# Iphone 4S Display Tauschen - Homebutton und Hörmuschel Gitter übertragen



## Nostrex (9. Februar 2013)

*Iphone 4S Display Tauschen - Homebutton und Hörmuschel Gitter übertragen*

Moin Moin.
Nachdem das Iphone meiner Freundin Wieder runter gefallen ist (zum 3. Mal ..) wirds langsam teuer mit der Reperatur.
Deshalb möchte ich mich mal versuchen.
An sich sollte der Display Tausch kein Problem für mich sein.
Allerdings stelle ich mir die Frage, wie ich das Gitter an der Hörmuschel und den Home Button Tauschen könnte.
Diese sind beim Neuen Display leider nicht angebaut.
Home button habe ich schon gesehen soll nur "aufgelegt" sein, von daher einfach zu tauschen.
Und was ist mit der hörmuschel ?
wie bekomme ich das gitter da runter ?
Leider keine möglichkeiten gefunden, alle meinen immer das sei so einfach ^^
Hat jemand eine anleitung ?
MfG


----------



## ct5010 (9. Februar 2013)

*AW: Iphone 4S Display Tauschen - Homebutton und Hörmuschel Gitter übertragen*

Hättet ihr euch ein anderes Telefon geholt, hättet ihr 1. ein besseres Gerät und 2. nicht so viele Reperaturkosten zu tragen 

Das Gitter der Hörmuschel ist im Display drinnen reinintegriert, oder? Einfach dahinter kleben, würde ich sagen, oder kann man noch was auseinandernehmen...


----------



## Dichlorvos (9. Februar 2013)

*AW: Iphone 4S Display Tauschen - Homebutton und Hörmuschel Gitter übertragen*

iPhone 4S Repair Manual - iFixit

Original Apple iPhone 4S 4 S LCD Display Touchscreen Komplettset | eBay


----------



## BiOhAzArD87 (9. Februar 2013)

*AW: Iphone 4S Display Tauschen - Homebutton und Hörmuschel Gitter übertragen*

Wie man das Display ausbaut und durch ein neues ersetzt wird hier Bild für Bild erklärt:Installing iPhone 4S Display Assembly   
Dort ist auch aufgelistet was du an Schraubendrehern brachts.

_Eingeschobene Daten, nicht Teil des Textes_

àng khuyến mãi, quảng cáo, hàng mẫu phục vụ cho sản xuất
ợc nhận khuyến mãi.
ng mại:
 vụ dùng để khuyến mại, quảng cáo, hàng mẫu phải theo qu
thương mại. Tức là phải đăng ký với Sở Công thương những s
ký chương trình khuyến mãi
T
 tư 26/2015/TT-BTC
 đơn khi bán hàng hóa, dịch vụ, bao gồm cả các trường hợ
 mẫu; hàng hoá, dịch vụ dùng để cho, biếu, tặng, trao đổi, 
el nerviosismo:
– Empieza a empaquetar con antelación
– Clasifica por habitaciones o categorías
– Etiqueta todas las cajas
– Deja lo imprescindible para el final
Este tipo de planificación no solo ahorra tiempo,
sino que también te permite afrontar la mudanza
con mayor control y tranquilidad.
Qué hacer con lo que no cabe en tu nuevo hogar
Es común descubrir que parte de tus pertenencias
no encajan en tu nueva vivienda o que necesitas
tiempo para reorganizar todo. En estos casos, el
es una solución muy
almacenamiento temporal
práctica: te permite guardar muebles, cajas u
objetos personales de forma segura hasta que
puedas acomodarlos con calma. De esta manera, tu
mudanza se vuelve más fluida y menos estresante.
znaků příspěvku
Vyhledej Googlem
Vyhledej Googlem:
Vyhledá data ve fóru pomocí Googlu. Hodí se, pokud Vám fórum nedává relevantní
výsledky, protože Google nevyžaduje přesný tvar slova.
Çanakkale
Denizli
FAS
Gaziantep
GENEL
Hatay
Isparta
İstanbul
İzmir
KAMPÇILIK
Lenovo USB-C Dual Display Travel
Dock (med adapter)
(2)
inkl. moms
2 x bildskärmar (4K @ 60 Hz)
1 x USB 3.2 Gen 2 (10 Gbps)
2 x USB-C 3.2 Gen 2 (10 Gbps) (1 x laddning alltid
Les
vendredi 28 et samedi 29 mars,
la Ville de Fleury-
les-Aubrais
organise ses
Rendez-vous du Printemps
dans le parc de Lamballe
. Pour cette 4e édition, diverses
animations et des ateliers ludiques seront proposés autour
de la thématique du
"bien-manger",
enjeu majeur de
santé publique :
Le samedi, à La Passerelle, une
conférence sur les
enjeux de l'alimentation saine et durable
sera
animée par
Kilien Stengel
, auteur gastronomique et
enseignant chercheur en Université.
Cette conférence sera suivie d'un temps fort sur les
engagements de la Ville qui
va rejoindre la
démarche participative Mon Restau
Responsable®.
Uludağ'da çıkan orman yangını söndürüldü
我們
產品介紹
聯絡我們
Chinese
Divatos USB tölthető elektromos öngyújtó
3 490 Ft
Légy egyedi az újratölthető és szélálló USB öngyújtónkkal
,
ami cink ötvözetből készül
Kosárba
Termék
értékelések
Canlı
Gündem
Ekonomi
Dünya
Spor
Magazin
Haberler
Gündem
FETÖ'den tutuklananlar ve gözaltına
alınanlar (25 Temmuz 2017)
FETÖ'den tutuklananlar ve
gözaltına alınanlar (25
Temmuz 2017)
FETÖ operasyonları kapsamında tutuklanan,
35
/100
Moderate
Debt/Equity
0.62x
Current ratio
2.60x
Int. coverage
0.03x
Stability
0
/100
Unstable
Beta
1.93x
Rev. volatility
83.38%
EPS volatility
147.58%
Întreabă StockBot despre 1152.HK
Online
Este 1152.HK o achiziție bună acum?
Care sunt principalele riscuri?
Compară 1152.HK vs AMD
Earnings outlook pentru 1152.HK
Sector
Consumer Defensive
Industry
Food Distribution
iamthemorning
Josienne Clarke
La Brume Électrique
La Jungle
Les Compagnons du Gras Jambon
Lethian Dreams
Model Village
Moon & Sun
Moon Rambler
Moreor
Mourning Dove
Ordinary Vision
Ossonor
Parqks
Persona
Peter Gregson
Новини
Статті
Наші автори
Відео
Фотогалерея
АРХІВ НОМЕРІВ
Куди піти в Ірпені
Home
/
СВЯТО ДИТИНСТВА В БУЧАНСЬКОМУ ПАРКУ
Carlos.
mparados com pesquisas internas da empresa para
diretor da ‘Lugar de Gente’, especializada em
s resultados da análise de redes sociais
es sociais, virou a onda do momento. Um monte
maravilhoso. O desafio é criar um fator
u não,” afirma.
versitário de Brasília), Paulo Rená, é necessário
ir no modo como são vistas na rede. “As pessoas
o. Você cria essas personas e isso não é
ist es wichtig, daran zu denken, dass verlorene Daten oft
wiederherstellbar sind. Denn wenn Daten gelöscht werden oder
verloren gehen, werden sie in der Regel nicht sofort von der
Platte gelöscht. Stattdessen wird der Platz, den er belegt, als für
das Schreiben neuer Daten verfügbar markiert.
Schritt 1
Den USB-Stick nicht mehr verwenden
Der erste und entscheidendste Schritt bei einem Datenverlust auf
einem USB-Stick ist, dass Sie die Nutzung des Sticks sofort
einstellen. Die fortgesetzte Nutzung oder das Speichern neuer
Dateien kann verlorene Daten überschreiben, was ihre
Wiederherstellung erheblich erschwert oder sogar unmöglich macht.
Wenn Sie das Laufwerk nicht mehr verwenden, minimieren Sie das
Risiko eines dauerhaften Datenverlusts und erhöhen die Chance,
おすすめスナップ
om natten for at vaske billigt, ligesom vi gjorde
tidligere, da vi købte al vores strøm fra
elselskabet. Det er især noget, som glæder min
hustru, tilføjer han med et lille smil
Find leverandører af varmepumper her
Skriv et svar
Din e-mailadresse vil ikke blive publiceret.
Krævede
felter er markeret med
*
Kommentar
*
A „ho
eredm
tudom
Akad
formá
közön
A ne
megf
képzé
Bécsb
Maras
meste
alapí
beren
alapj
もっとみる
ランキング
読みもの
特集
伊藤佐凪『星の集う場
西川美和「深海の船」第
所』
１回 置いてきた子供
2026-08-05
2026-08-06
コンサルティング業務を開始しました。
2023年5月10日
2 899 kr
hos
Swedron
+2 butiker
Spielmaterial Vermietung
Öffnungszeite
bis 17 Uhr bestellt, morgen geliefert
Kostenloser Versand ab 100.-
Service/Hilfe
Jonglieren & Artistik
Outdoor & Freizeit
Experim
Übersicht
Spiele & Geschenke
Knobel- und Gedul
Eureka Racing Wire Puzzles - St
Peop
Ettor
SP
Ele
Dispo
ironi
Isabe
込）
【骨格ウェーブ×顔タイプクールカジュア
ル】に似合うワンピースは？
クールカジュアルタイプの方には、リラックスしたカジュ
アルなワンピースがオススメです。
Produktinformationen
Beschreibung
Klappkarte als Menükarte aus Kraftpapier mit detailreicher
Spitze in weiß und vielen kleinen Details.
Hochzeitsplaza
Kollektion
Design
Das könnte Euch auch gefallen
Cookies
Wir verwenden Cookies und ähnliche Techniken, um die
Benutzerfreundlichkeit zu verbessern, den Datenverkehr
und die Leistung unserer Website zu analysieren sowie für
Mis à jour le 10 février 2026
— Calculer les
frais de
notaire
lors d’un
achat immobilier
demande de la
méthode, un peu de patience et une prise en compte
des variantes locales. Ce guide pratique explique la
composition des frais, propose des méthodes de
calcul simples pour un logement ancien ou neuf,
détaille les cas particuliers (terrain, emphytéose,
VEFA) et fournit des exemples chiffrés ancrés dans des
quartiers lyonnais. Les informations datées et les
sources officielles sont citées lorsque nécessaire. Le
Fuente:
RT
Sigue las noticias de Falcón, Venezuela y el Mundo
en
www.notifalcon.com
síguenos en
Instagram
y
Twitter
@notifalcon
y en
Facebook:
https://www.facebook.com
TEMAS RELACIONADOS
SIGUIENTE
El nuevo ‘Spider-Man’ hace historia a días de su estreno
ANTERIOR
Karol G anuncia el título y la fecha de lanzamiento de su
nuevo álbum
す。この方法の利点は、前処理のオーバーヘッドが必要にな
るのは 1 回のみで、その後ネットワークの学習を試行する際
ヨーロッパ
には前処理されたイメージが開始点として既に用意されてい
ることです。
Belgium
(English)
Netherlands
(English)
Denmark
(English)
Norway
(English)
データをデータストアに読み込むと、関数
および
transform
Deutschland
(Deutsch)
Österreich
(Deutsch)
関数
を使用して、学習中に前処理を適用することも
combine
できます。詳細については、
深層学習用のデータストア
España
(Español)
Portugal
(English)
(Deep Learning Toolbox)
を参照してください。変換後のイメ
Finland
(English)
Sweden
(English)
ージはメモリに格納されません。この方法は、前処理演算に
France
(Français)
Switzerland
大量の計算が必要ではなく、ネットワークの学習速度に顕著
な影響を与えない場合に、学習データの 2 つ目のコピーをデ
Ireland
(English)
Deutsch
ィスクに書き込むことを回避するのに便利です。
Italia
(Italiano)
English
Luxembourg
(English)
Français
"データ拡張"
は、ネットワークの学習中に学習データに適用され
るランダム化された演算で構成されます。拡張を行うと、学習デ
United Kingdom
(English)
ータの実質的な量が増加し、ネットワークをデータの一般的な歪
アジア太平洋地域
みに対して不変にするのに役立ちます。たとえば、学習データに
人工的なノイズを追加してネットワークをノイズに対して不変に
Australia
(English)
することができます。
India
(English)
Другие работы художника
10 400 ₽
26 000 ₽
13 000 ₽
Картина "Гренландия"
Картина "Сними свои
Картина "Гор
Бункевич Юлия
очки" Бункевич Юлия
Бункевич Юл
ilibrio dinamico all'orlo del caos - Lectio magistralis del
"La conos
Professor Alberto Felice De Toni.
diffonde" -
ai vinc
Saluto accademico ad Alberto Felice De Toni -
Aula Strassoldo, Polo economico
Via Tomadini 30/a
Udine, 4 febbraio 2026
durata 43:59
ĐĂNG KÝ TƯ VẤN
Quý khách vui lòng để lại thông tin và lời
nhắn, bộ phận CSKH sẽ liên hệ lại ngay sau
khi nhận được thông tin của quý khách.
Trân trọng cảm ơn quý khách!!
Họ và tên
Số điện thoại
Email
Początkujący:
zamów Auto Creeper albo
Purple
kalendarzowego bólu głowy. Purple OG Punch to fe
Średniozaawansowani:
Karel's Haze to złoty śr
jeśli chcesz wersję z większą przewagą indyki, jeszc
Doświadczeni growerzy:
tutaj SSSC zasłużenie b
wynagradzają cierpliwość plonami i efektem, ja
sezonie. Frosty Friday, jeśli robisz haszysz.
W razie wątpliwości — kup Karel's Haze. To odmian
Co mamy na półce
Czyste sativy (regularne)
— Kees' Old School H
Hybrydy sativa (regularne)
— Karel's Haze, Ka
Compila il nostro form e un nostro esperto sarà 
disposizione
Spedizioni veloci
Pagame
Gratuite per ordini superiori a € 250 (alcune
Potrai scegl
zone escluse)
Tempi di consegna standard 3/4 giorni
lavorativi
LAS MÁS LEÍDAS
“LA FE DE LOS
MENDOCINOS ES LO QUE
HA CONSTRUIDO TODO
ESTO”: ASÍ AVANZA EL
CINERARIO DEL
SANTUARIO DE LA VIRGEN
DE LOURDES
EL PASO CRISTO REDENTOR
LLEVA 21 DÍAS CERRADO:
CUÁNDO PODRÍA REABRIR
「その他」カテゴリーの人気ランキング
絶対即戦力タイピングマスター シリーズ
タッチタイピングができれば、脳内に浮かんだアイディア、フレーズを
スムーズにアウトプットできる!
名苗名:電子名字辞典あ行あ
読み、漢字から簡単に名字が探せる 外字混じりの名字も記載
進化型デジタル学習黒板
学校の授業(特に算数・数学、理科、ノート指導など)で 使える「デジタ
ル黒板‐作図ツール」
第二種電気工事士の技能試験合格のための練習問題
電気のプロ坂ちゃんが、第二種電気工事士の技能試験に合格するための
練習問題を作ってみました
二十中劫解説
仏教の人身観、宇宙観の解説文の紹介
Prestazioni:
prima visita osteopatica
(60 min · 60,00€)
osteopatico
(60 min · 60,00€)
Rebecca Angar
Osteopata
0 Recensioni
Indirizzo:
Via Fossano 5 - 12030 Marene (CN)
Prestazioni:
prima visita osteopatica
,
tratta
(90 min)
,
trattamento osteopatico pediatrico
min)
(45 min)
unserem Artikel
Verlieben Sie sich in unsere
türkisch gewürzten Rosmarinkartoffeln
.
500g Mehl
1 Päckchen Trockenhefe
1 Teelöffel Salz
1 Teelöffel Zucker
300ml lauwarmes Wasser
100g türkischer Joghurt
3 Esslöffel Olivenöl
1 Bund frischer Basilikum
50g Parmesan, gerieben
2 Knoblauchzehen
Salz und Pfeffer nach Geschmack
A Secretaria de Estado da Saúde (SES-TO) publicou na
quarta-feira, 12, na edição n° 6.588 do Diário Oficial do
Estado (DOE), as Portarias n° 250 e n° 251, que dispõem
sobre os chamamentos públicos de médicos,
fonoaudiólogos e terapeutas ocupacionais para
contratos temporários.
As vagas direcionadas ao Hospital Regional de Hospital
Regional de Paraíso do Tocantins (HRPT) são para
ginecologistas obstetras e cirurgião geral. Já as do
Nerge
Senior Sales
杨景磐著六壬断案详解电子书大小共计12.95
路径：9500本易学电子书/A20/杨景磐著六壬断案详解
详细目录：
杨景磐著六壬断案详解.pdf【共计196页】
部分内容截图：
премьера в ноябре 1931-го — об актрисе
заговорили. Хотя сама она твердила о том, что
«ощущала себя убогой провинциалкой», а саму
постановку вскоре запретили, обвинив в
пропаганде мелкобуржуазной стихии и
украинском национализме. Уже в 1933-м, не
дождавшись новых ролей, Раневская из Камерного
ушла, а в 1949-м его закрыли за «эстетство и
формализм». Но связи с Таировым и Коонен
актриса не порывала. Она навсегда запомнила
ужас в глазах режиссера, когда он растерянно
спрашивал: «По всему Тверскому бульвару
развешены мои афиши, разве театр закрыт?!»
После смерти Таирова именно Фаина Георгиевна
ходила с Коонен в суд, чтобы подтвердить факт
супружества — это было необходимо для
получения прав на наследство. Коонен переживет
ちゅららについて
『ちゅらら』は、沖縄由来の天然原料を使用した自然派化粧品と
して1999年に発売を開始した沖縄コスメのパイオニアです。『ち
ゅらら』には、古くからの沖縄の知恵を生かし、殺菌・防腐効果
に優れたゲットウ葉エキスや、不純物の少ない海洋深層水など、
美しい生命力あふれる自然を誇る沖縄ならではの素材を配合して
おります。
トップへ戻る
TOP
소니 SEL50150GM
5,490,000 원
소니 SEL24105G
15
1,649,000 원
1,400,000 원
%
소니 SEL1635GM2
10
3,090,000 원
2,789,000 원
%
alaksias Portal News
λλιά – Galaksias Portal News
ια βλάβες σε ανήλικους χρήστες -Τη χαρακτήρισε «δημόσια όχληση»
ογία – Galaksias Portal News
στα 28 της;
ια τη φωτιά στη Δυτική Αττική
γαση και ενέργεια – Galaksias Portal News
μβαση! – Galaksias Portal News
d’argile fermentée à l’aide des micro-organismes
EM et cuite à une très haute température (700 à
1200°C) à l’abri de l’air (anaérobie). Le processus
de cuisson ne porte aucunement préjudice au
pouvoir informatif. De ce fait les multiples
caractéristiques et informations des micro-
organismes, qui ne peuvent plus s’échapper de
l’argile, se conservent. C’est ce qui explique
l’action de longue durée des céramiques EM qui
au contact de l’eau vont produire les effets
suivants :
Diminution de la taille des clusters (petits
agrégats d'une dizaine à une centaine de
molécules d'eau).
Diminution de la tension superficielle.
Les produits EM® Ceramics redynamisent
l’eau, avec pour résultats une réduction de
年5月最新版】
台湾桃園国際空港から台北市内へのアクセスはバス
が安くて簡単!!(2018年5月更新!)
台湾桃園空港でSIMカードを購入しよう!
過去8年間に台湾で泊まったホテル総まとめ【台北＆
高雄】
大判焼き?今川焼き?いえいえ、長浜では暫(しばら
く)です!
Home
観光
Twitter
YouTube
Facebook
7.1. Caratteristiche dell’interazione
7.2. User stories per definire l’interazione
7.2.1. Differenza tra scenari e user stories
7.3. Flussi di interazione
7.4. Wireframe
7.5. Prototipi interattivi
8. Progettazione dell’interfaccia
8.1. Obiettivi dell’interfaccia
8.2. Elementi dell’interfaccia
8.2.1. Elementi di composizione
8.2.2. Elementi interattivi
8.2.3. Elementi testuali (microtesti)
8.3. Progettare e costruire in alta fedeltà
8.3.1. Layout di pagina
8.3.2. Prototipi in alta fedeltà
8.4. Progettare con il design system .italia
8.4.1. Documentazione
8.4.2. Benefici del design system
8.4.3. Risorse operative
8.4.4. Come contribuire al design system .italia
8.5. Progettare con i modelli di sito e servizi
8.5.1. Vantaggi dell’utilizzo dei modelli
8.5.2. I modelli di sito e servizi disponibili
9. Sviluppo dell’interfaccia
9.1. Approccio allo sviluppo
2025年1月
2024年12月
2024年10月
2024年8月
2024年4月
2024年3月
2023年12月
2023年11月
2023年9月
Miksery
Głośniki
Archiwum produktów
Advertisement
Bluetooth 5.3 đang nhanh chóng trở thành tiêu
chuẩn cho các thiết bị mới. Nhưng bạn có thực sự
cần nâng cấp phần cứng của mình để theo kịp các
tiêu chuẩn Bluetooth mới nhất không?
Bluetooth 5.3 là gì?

Andere Guides wie man z.B den Homebutton austaucht findest du dort auch: iPhone 4S Repair Manual



Nostrex schrieb:


> Leider keine möglichkeiten gefunden, alle meinen immer das sei so einfach ^^



Einfach würde ich den Umbau nicht bezeichnen, da du gerade für das Display und Homebutton das ganze iPhone auseinander nehmen musst.




ct5010 schrieb:


> Hättet ihr euch ein anderes Telefon geholt, hättet  ihr 1. ein besseres Gerät und 2. nicht so viele Reperaturkosten zu  tragen



Total sinnloser Beitrag, Jedes Handy kann beim hinfallen so doof aufkommen das es kaputt geht und dadurch Reperaturkosten entstehen.
Und ob ein "anderes" Handy besser ist oder nicht sei mal da hingestellt.


*€:* Verdammt, nur mal kurz afk und schon war einer schneller


----------



## keinnick (9. Februar 2013)

*AW: Iphone 4S Display Tauschen - Homebutton und Hörmuschel Gitter übertragen*



ct5010 schrieb:


> Hättet ihr euch ein anderes Telefon geholt, hättet ihr 1. ein besseres Gerät und 2. nicht so viele Reperaturkosten zu tragen
> 
> Das Gitter der Hörmuschel ist im Display drinnen reinintegriert, oder? Einfach dahinter kleben, würde ich sagen, oder kann man noch was auseinandernehmen...


 

Ist mir mit nem Galaxy S2 auch passiert und das Display war hin obwohl äußerlich nix zu sehen war... habe jetzt ein iPhone und bin zufrieden, jetzt kommst Du


----------



## ct5010 (9. Februar 2013)

*AW: Iphone 4S Display Tauschen - Homebutton und Hörmuschel Gitter übertragen*



keinnick schrieb:


> Ist mir mit nem Galaxy S2 auch passiert und das Display war hin obwohl äußerlich nix zu sehen war... habe jetzt ein iPhone und bin zufrieden, jetzt kommst Du


 
Ich meine, dass man statt den Reperaturkosten ein neues Handy bekommen hätte, das alte vertickert hätte und dann glücklich gewesen wäre. Ich benutze auf allen Handy außer auf meinem Palm Centro eine Schutzhülle


----------



## Nostrex (9. Februar 2013)

*AW: Iphone 4S Display Tauschen - Homebutton und Hörmuschel Gitter übertragen*

Kommentare wie anderes Handy kaufen sind wirklich unnötig.
Einfach bezeiche ich den Umbau mal, weil ich "recht" geübt in Reperatur von Elektroartikeln bin ^^
Sind ja nur steckverbindungen ^^
Danke für die Anleitungen und Tipps Werde es dann mal versuchen.
MfG

Btw: Selber ein S2 und bin Zufrieden.


----------